Count every line in the data below that includes "Nacional", and give only the result.

[Transcribed page contents]
►
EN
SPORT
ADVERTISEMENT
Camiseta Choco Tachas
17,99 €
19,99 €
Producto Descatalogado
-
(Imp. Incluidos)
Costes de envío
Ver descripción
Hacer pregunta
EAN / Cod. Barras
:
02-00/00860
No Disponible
◄
►
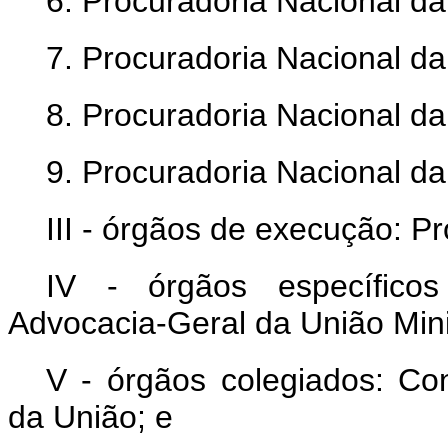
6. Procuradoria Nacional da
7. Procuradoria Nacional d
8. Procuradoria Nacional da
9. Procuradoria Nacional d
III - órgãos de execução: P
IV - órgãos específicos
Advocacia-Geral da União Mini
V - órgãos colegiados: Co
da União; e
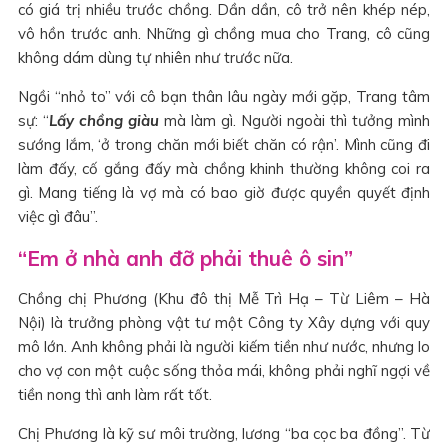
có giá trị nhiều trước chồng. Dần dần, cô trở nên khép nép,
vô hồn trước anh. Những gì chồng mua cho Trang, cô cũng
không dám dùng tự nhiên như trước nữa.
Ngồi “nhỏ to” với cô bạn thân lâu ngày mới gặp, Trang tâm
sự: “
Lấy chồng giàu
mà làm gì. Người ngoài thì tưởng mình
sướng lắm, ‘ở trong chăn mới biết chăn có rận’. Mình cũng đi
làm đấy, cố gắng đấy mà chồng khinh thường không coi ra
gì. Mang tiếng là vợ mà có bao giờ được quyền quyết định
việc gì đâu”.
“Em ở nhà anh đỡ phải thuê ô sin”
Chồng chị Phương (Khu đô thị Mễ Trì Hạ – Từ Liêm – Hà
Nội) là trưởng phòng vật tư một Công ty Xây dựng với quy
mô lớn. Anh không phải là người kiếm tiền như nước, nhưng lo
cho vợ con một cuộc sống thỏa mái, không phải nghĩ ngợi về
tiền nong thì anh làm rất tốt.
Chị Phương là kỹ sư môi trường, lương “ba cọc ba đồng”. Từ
◄
►
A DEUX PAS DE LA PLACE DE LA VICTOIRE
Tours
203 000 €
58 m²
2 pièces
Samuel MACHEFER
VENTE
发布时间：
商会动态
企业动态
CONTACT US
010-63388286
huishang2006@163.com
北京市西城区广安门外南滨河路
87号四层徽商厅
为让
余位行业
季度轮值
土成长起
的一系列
◄
Your solution -> 4